Transcribed page contents
+===+

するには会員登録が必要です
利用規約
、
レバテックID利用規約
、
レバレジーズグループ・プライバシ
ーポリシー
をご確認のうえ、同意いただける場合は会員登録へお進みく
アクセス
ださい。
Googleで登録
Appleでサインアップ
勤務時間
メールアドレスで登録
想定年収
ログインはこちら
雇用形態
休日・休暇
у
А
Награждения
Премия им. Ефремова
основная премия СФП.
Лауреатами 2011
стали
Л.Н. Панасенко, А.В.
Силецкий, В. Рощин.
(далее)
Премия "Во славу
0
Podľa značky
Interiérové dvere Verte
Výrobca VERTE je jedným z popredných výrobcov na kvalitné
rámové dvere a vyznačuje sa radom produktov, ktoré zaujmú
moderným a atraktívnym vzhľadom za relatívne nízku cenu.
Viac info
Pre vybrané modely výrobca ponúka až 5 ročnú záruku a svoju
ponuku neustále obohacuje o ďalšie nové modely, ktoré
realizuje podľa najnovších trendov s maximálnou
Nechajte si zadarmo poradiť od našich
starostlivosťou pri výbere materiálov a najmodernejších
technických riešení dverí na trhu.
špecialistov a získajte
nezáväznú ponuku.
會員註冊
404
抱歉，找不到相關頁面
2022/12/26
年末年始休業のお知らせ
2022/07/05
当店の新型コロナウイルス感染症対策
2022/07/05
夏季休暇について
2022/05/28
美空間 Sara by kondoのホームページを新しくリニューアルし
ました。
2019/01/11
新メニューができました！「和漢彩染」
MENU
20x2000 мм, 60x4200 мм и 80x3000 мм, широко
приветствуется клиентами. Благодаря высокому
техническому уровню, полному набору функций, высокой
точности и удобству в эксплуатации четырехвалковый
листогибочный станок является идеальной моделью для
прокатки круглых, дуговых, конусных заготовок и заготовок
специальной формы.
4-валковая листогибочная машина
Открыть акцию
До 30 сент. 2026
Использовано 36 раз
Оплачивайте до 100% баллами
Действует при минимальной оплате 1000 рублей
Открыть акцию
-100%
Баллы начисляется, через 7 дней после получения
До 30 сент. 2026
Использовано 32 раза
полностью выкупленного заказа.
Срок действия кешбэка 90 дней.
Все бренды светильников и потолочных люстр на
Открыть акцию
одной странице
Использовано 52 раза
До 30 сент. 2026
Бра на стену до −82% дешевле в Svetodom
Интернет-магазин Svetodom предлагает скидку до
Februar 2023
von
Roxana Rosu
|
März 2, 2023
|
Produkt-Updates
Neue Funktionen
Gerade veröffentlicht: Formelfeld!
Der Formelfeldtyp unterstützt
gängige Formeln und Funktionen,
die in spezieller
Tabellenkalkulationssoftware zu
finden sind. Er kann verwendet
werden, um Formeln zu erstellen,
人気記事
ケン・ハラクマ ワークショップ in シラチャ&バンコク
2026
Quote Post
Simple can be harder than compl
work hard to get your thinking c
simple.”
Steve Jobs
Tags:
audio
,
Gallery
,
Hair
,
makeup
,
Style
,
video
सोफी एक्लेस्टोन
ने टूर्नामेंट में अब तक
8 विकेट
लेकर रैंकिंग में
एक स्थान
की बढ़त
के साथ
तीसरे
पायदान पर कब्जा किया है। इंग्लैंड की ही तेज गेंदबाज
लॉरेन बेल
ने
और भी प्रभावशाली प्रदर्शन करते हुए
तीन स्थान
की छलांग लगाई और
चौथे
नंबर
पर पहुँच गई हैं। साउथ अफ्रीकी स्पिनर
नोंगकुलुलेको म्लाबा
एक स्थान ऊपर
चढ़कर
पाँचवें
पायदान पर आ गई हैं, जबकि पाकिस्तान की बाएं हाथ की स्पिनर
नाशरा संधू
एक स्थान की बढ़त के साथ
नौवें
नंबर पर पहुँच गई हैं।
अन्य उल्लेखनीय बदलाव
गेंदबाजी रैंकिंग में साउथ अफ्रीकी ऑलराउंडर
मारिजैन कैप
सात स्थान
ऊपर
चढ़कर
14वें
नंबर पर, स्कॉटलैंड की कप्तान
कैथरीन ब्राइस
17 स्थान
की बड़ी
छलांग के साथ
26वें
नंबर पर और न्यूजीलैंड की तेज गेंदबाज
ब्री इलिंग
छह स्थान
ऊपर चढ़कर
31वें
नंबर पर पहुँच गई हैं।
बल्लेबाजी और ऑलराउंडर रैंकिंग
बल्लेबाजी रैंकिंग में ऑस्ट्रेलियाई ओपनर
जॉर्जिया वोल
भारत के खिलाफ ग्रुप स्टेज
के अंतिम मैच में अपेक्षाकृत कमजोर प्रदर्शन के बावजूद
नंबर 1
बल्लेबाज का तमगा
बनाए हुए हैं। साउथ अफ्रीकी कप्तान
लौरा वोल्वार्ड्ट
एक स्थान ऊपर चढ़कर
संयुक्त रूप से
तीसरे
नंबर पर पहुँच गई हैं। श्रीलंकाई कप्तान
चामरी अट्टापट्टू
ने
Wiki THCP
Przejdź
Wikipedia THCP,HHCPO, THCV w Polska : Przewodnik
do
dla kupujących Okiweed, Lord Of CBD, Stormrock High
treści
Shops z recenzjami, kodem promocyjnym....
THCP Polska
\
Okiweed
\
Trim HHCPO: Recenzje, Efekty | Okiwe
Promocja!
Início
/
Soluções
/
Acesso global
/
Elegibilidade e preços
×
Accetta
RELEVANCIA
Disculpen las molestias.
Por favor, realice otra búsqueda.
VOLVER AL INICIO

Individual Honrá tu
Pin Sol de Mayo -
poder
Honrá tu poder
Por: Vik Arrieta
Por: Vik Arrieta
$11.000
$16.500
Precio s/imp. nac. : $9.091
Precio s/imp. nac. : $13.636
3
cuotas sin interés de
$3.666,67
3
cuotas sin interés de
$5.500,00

+===+

ASSIGNMENT >> From the records above, return each line where "Funktionen" occurs.

RESPONSE TO THIS EXERCISE >>
Neue Funktionen
gängige Formeln und Funktionen,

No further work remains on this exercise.